Home The Multiple Truths of Big Data

The Multiple Truths of Big Data

Last week, Forrester Research tries to grok Big Data with a report entitled, Expand Your Digital Horizon With Big Data. And while it is somewhat amusing to see how they approach the topic as they would a new network router or new version of Office, ultimately the report falls somewhat flat, especially for those of us that have been using these tools and writing about the subject for many years now.

While you can obtain the report here for $500 or if you are a client of theirs, I’ll save you the money and highlight just a few areas that are of interest. You can also check out Brian Hopkins’ blog entry here (he was one of the co-authors).

The report mentions five common Big Data usage patterns, as you can see in the table below. Some of these are just common sense, and already deployed by many companies across the Internet.

There were some insightful things to consider, though.

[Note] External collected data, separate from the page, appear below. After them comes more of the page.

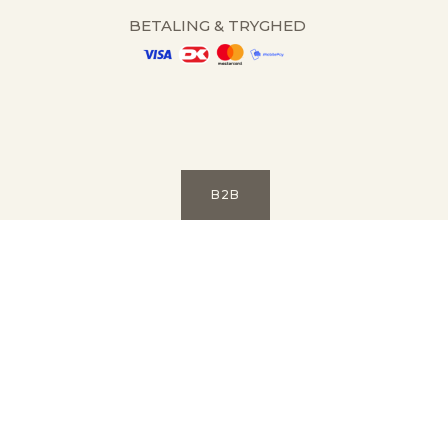
BETALING & TRYGHED
B2B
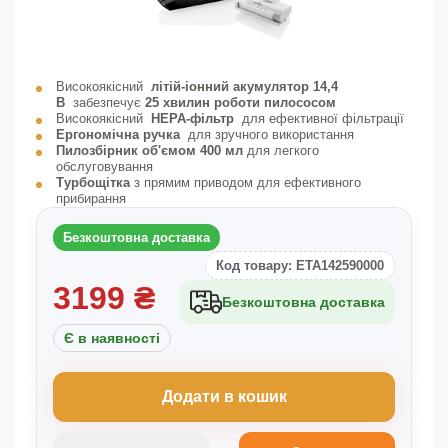
Високоякісний
літій-іонний акумулятор 14,4
В
забезпечує
25 хвилин роботи пилососом
Високоякісний
HEPA-фільтр
для ефективної фільтрації
Ергономічна ручка
для зручного використання
Пилозбірник об'ємом 400 мл
для легкого
обслуговування
Турбощітка
з прямим приводом для ефективного
прибирання
Безкоштовна доставка
Код товару: ETA142590000
3199
₴
Безкоштовна доставка
Є в наявності
Додати в кошик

  • First, it isn’t just a matter of scaling up your existing databases, although that can be a temporary fix to your performance problems. The best Big Data solutions are where you need new ways of thinking about your data that just throwing hardware at things isn’t going to help. You might need to visualize your data in different ways, or start asking different questions.
  • Second, you may have multiple truths you are going after. Many firms depend on a single consistent version of the truth stemming from a centralized data repository, the report states. That might not be possible as your data scales up and is subject to different interpretations, or what Forrester calls localized or relative truths. Perhaps we need some kind of Colbert-like truthiness metric to figure this all out.
  • Third, you don’t always have perfect business process knowledge. The more complex your business processes, the less you might really understand their relationships, and Big Data can be handy at revealing these insights and help firms deal with processes that can’t be easily tamed.
  • Finally, speed can trump accuracy. “Sometimes two plus two can equal 3.9, and that is good enough,” they state. For certain kinds of analysis, being able to quickly respond to a competitive threat, or to design a new marketing campaign to counter a Twitter-storm of protests, is more important than being spot on. 

One thing is clear: Big Data is here to stay, and firms who haven’t yet dipped their toes into this pool will be at a disadvantage in the coming years.